Predictive Modeling and Machine Learning: Experience building models for fraud detection using supervised and unsupervised learning techniques. Familiarity with tools like Python, R, or SQL for model development.
Risk Assessment and Prevention: Understanding of risk management principles and strategies for fraud prevention. Ability to recommend preventive actions based on data insights.
Data Visualization and Reporting: Proficiency in data visualization tools like Tableau, Power BI, or Looker for creating dashboards and presenting fraud data to stakeholders.
Collaboration and Communication: Excellent communication skills for working with cross-functional teams and explaining complex fraud patterns to non-technical audiences.
Educational Requirements:
Bachelor’s or Master’s degree in Data Science, Statistics, Business Analytics, Finance, or a related field. Equivalent experience in fraud analytics or risk management may be considered.
Certifications in fraud examination or analytics (e.g., Certified Fraud Examiner (CFE), Certified Analytics Professional) are advantageous.
Experience Requirements:
3+ years of experience in fraud analysis, risk management, or data analytics, with a proven track record of detecting and preventing fraudulent activities.

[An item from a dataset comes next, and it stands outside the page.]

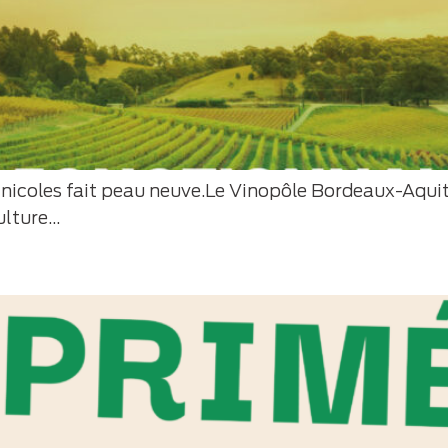
inicoles fait peau neuve.Le Vinopôle Bordeaux-Aquit
ulture…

Familiarity with financial services, e-commerce, or insurance fraud detection is highly beneficial.
Experience with real-time data processing and anomaly detection is a plus.
Benefits
Health and Wellness: Comprehensive medical, dental, and vision insurance plans with low co-pays and premiums.
Paid Time Off: Competitive vacation, sick leave, and 20 paid holidays per year.
Work-Life Balance: Flexible work schedules and telecommuting options.
Professional Development: Opportunities for training, certification reimbursement, and career advancement programs.
Wellness Programs: Access to wellness programs, including gym memberships, health screenings, and mental health resources.
Life and Disability Insurance: Life insurance and short-term/long-term disability coverage.
Employee Assistance Program (EAP): Confidential counseling and support services for personal and professional challenges.
Tuition Reimbursement: Financial assistance for continuing education and professional development.
Community Engagement: Opportunities to participate in community service and volunteer activities.
Recognition Programs: Employee recognition programs to celebrate achievements and milestones.